According to The History of the Town of Amherst (1896):
Chauncey W. Lessey, son of Alanson, was born in New Fairfield, Conn. in 1837. He came to Amherst in 1865, and engaged in business as a building contractor. He built the First church, Grace church, Walker hall, Palmer’s block and many dwelling-houses. He was for five years chairman of the board of selectmen and for many years one of the assessors. He represented the town in the General Court in 1876. He was a leading member of Grace church. For several years he was a trustee of the Amherst Savings bank. He married, Melvina Swanger. He died Aug. 26, 1877.

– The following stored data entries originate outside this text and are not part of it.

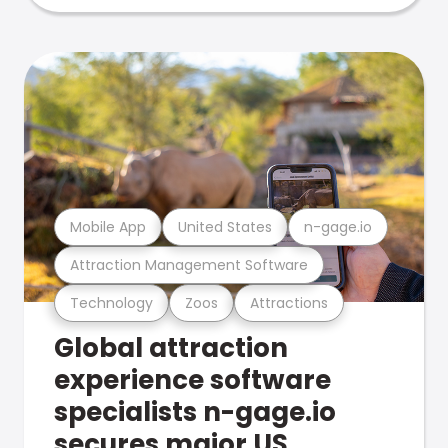
Mobile App
United States
n-gage.io
Attraction Management Software
Technology
Zoos
Attractions
Global attraction
experience software
specialists n-gage.io
secures major US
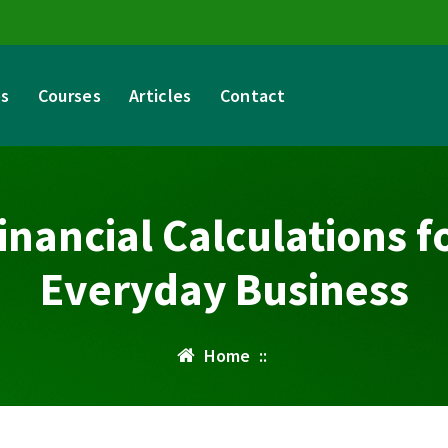
es
Courses
Articles
Contact
inancial Calculations f
Everyday Business
Home
::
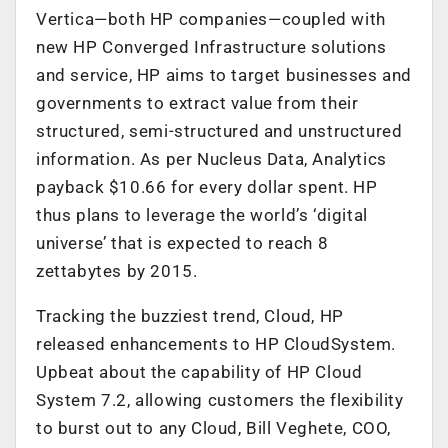
Vertica—both HP companies—coupled with
new HP Converged Infrastructure solutions
and service, HP aims to target businesses and
governments to extract value from their
structured, semi-structured and unstructured
information. As per Nucleus Data, Analytics
payback $10.66 for every dollar spent. HP
thus plans to leverage the world’s ‘digital
universe’ that is expected to reach 8
zettabytes by 2015.
Tracking the buzziest trend, Cloud, HP
released enhancements to HP CloudSystem.
Upbeat about the capability of HP Cloud
System 7.2, allowing customers the flexibility
to burst out to any Cloud, Bill Veghete, COO,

He also built his own stylistically eclectic home, at 94 Lessey Street, about 1870. After Lessey’s widow moved out of the house, it was purchased by Levi Stockbridge in 1886. Stockbridge was a farmer and agricultural scientist from Hadley who was instrumental in the early history of the Massachusetts Agricultural College, now UMASS. He helped clear the land for the school and was its first farm superintendent (1867-1869). He was later a full professor (1872-1879), acting president (when President William Smith Clark left for Japan in 1876), and fifth president (1880-1882). Stockbridge also had a hand in the development of the Massachusetts Agricultural Experiment Station. As a scientist, he held patents for his experiments in fertilizer development, nutrient leaching and soil mulching and wrote Experiments in Feeding Plants (1876). He also served in the state legislature and as a Selectman of Amherst.